— Aim of the exercise —
Your task is to restate every entry below word for word and omit the images.

— Supplied material —

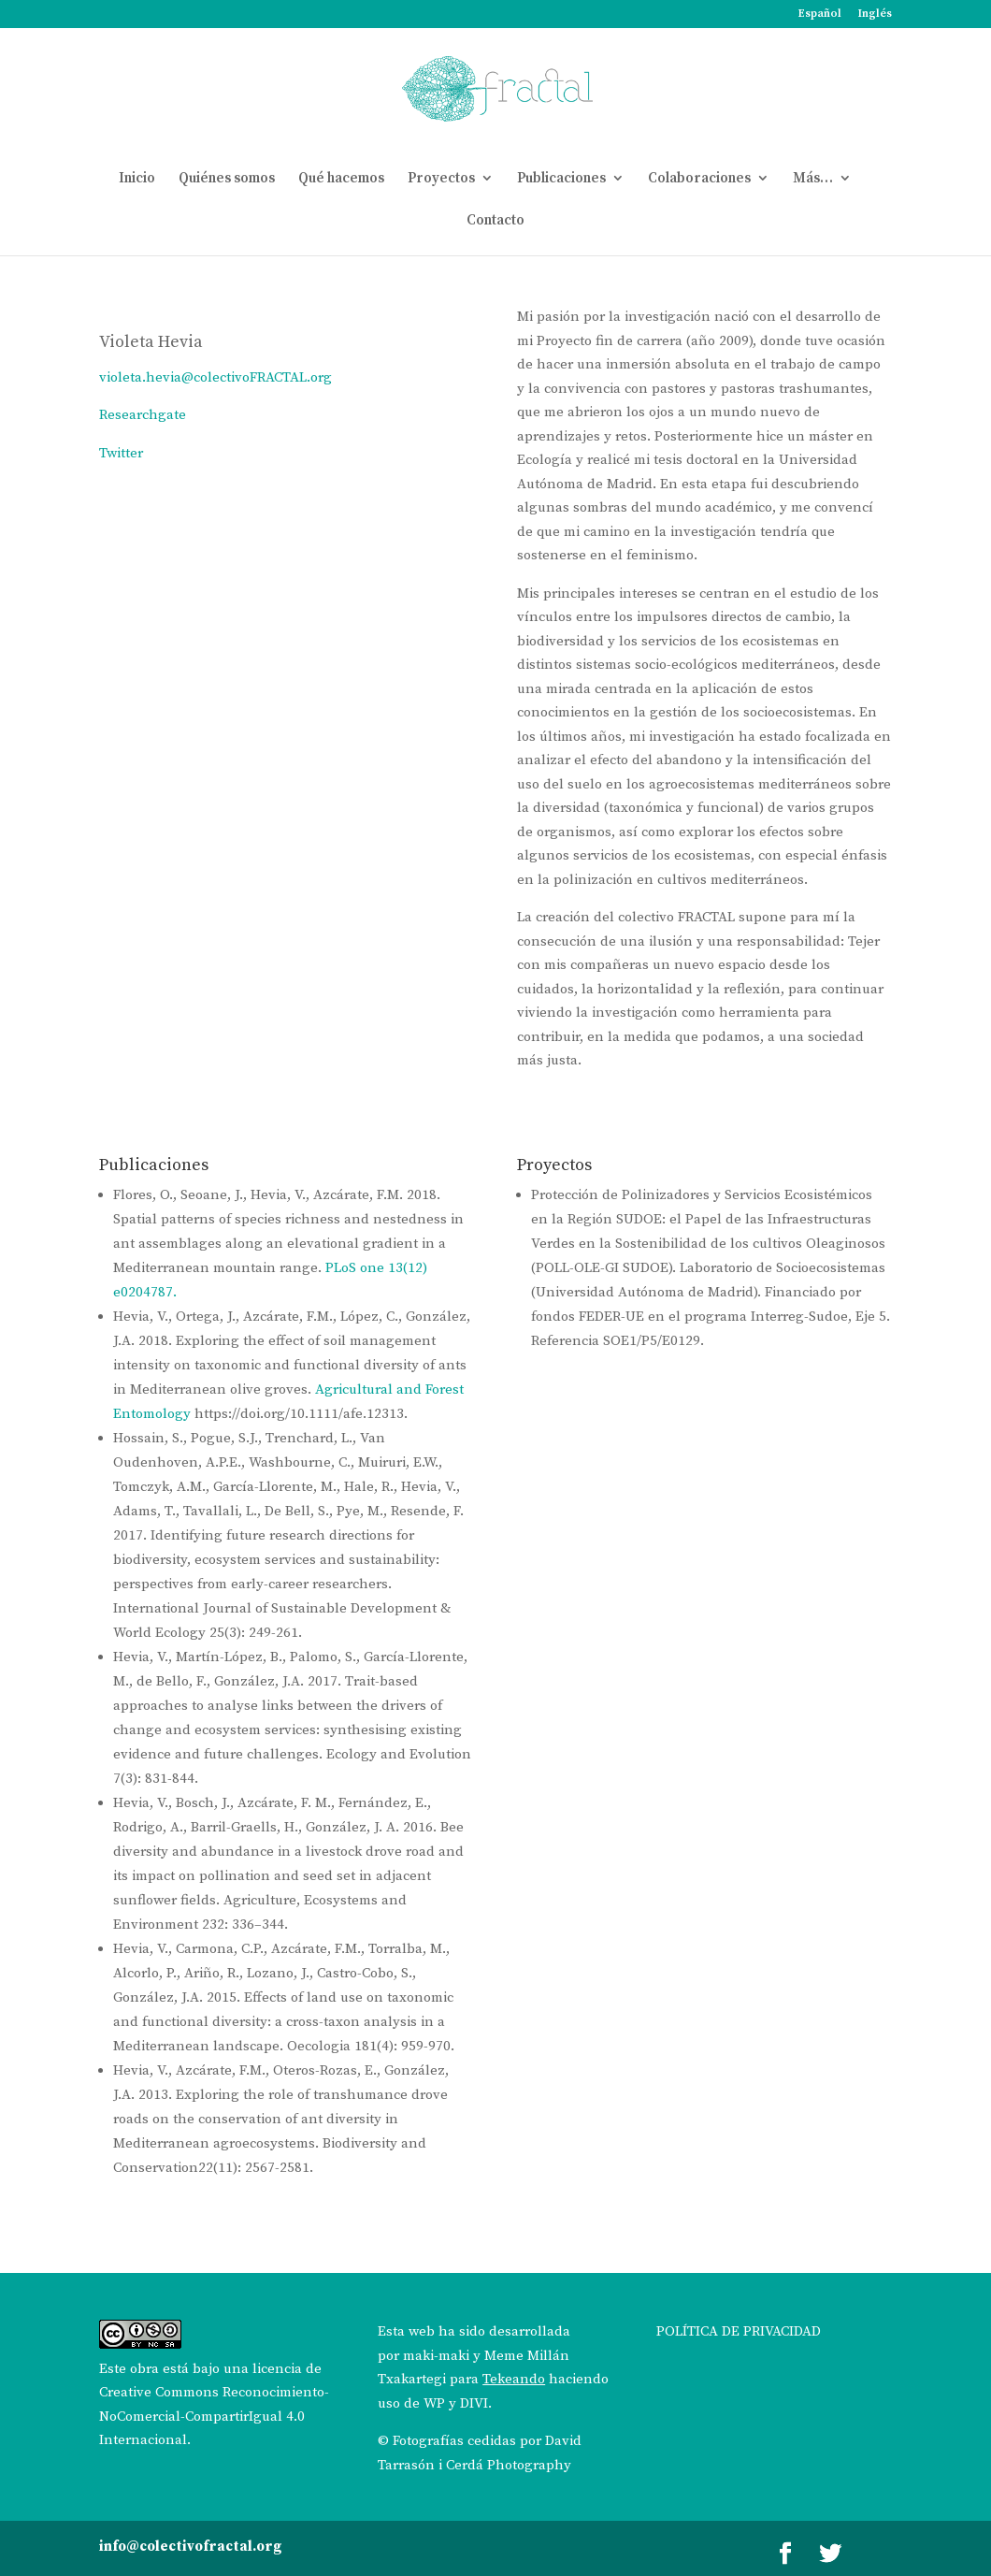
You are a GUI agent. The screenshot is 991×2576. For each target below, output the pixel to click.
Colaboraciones (699, 179)
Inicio (137, 179)
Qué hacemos (341, 179)
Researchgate (142, 415)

— Result for this task —
You are a GUI agent. The screenshot is 991×2576. For each target below, output the pixel to click.
Colaboraciones (699, 179)
Inicio (137, 179)
Qué hacemos (341, 179)
Researchgate (142, 415)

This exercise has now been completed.